Acoustic Audio Patterns Could Be Giving Away Your Passwords, Learned by Neural Nets
In an age where Facebook, Google, Amazon, and many others are amassing an immense amount of data, what could be more concerning than drastic advancements in artificial intelligence? Thanks to neural networks and deep learning, tons of decision problems can be solved by simply having enough labelled data. The implications of this big data coexisting with the artificial intelligence to harvest information from it are endless. Not only are there good implications, including self-driving cars, voice recognition like Amazon Alexa, and intelligent applications like Google Maps, but there are also many bad implications like mass user-profiling, potential government intrusion, and, you guessed it, breaches into modern cryptographic security. Thanks to deep learning and neural networks, your password for most applications might just be worthless.
Since the cryptographic functions used in password hashing are currently secure, many attacks attempt to acquire the user’s password before it even reaches the database. For more information, see this article on password applications and security. For this reason, attacks using keyloggers, dictionary attacks, and inference attacks based on common password patterns are common, and these attacks actually work quite frequently. Now, however, deep learning has paved the way for a new kind of inference attack, based on the sound of the keys being typed.
Investigations into audio distinguishing between keystrokes are not new. Scientists have been exploring this attack vector for many years. In 2014, scientists used digraphs to model an alphabet based on keystroke sounds. In addition, statistical techniques are used in conjunction with the likely letters that are being typed (determined by the sound patterns) to create words that have a statistical likelihood of being typed based on the overall typing sound. This “shallow learning” approach is a good example of a specific set of techniques developed for a specific task in data science research.
Approaches like this one were used for years in fields like image feature recognition. The results were never groundbreaking, because it is very difficult for humans to create a perfect model for a task that has a massive amount of considerable variables. However, deep learning is now in the picture, and has been for some time. Image recognition with deep learning is so good it is almost magical, and it certainly is scary. This means that this task of matching keystroke sounds with the keystrokes themselves might just be possible.
Implications of Neural Networks
Nowadays, training models using audio for keyboard stroke recognition is a successfully performed task. Keystroke sound has been successfully used as a bio-metric authentication factor. While this fact is cool, the deeper meanings are quite scary. With the ability to train a massive neural network on the plethora of labelled keystroke sound data available on the web, a high-accuracy model can be created with little effort that predicts keystrokes based on audio with high accuracy.
Combined with other inference approaches, you could be vulnerable any time anyone is able to record you type your password. In fact, according to this article by phys.org, with some small information, such as keyboard type and typist style, attackers have a 91.7% accuracy of determining keystrokes. Without this information, they still have an impressive 41.89% accuracy. Even with this low keystroke accuracy, attackers may still be able to determine your password as the small accuracy could still clue them into your password style, e.g. using children’s or pet’s names in your passwords. Once attackers have an idea of your password style, they can massively reduce the password space, as stated in this article. With a reduced possible password space, brute force and dictionary attacks become extremely viable. Essentially, with advancements in deep learning, the audio of you typing your password is definitely a vulnerable vector of attack.

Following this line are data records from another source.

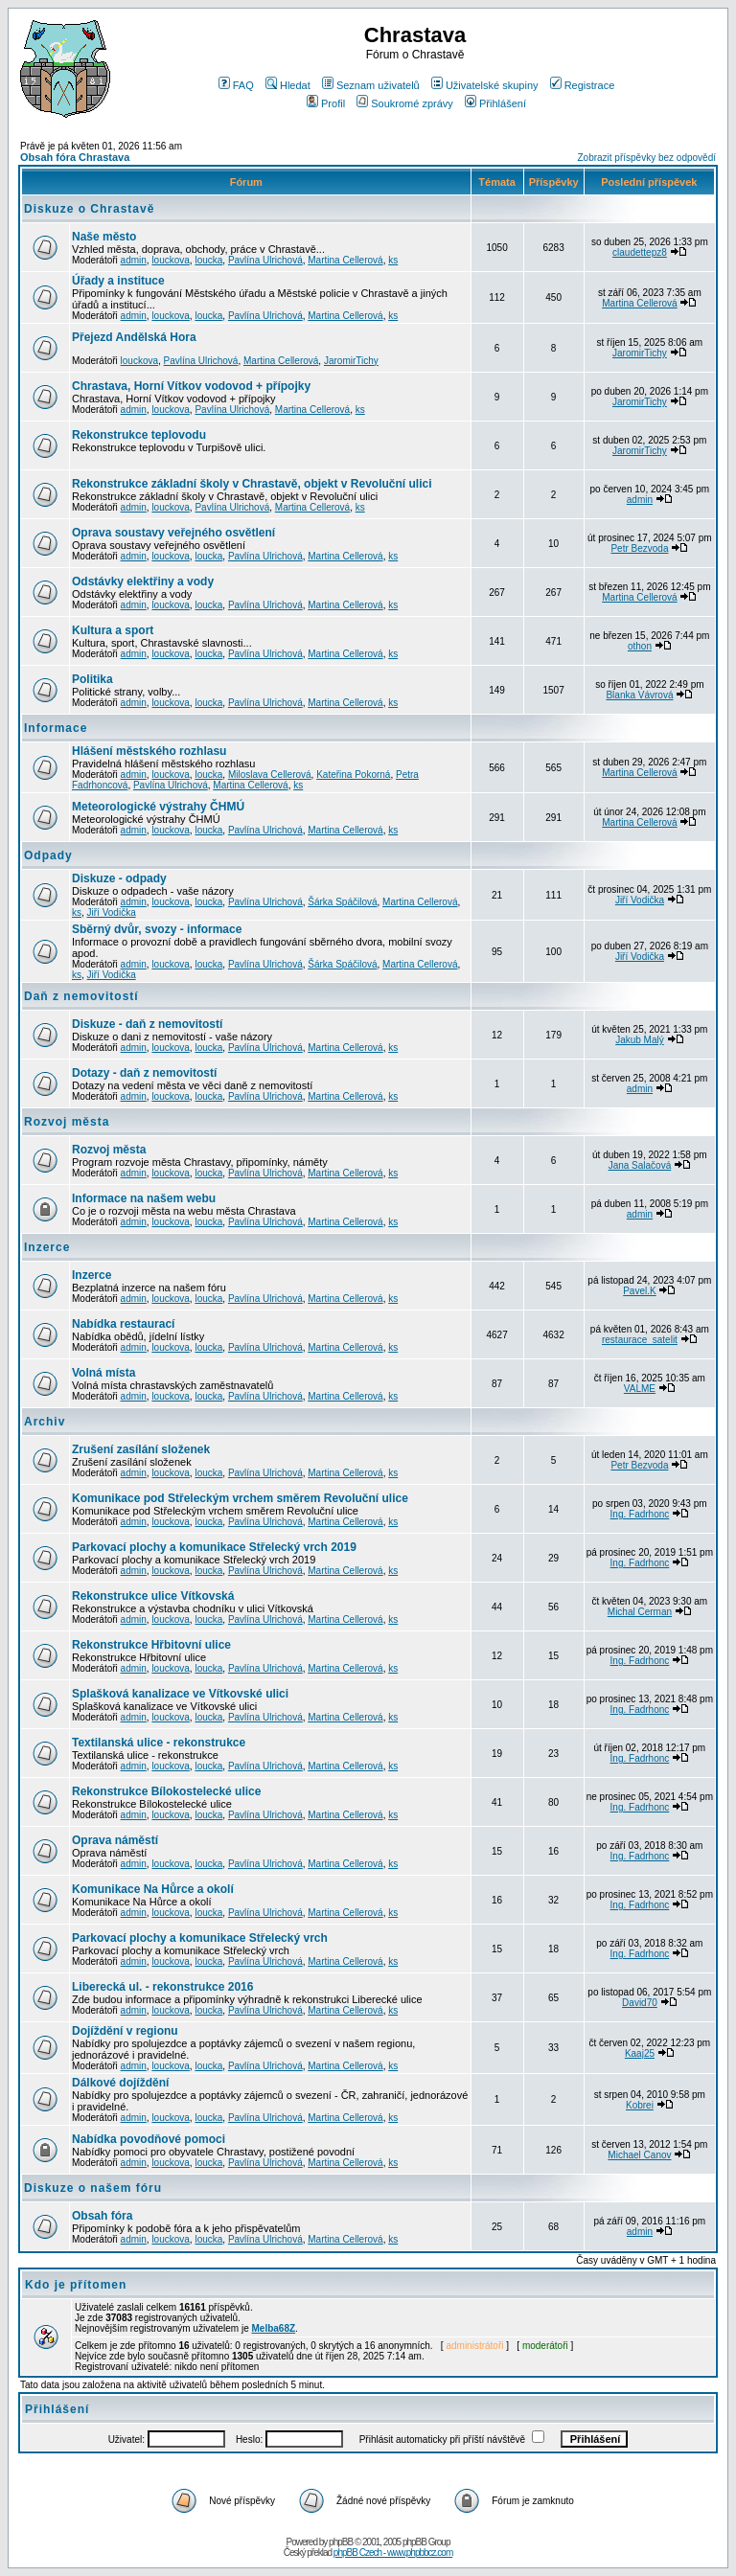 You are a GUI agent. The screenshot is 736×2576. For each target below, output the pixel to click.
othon (640, 646)
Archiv (44, 1421)
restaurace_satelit (640, 1339)
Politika (92, 679)
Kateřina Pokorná (353, 774)
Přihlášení (495, 103)
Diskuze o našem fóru (93, 2188)
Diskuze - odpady (119, 878)
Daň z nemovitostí (81, 996)
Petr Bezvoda (639, 548)
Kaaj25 (640, 2053)
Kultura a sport (112, 630)
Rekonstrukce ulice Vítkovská (153, 1596)
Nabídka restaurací (123, 1324)
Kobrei (640, 2105)
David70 (639, 2002)
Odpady (48, 855)
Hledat (287, 85)
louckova (170, 260)
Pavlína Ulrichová (265, 260)
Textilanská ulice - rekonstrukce (158, 1742)
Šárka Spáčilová (342, 902)
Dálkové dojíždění (120, 2082)
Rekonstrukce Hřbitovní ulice (151, 1645)
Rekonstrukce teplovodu (139, 435)
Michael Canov (639, 2155)
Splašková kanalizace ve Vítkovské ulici (180, 1693)
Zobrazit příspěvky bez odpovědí (646, 157)
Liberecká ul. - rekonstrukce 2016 (162, 1987)
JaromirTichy (351, 360)
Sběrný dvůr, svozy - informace (157, 929)
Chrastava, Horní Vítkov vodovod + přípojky (191, 386)
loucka (208, 260)
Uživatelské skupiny (485, 85)
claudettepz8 (639, 252)
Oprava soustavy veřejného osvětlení (173, 532)
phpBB (341, 2542)
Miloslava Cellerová (269, 774)
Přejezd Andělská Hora (134, 337)
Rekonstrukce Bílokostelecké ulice (166, 1791)
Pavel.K (639, 1291)
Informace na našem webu (144, 1198)
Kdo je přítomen (75, 2284)
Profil (326, 103)
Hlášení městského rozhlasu (149, 751)
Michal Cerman (640, 1612)
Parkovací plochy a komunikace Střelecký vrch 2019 (214, 1547)
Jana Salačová (640, 1165)
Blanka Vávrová (639, 695)
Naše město (104, 236)
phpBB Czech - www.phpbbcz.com (393, 2552)
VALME (640, 1388)
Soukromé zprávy (404, 103)
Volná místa (103, 1372)
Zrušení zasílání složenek (141, 1449)
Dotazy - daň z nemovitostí (144, 1073)
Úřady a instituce (118, 280)
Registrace (582, 85)
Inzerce (47, 1247)
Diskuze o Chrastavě (89, 209)
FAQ (236, 85)
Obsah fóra (102, 2216)
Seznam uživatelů (371, 85)
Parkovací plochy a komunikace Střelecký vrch (200, 1938)
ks (393, 260)
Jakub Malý (639, 1040)
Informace (55, 728)
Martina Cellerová (345, 260)
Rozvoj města (66, 1121)
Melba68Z (274, 2328)
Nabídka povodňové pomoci (148, 2139)
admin (134, 260)
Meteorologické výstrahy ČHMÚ (158, 806)
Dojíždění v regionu (125, 2031)
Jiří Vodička (111, 912)
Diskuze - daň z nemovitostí (147, 1024)
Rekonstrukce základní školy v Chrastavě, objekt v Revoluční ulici (251, 483)
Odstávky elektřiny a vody (143, 581)
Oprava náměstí (115, 1840)
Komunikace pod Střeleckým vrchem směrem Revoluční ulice (240, 1498)
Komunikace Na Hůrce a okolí (153, 1889)
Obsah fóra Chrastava (74, 157)
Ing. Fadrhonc (640, 1514)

What you can do to protect yourself
The main vulnerability of this attack lies in the VOIP software widely used by companies and individuals alike to communicate. When you use software like Skype, your audio is obviously transmitted to your call partners. This audio, clearly, includes audio of you typing. This typing could be deciphered using machine learning and inference attacks, and any attacker on the call could decipher some or all of what is being typed. Of course, some of this typed text may include passwords or other sensitive information that an attacker may want. Other vulnerabilities include any situation where someone may be able to covertly record your keystrokes. For example, someone may record you typing in person by using their phone without you knowing.
So, to protect yourself, be sure that you have a second factor authenticating you in important security applications. Most login interfaces such as Gmail offer 2-factor authentication. Be sure that this is enabled, and your password will not be the only factor in your login. This reduces the risk of attackers obtaining your password. Additionally, of course, using good password practices will make it harder for inference attacks to supplement deep learning in acquiring your password. Finally, you could certainly reduce the risk of audio-based attacks by not typing in passwords when on VOIP calls.
Certainly, there isn’t much to do to mitigate the risk of your typing audio being eavesdropped. The implications that deep learning have on audio-based password attacks are definitely scary. It’s a fact that neural networks might mean that your password is worthless, and they’re only getting stronger. The future of artificial intelligence will change not only modern authentication systems, but it will change society in ways we can’t even imagine. The only thing we can do in response is be aware and adapt.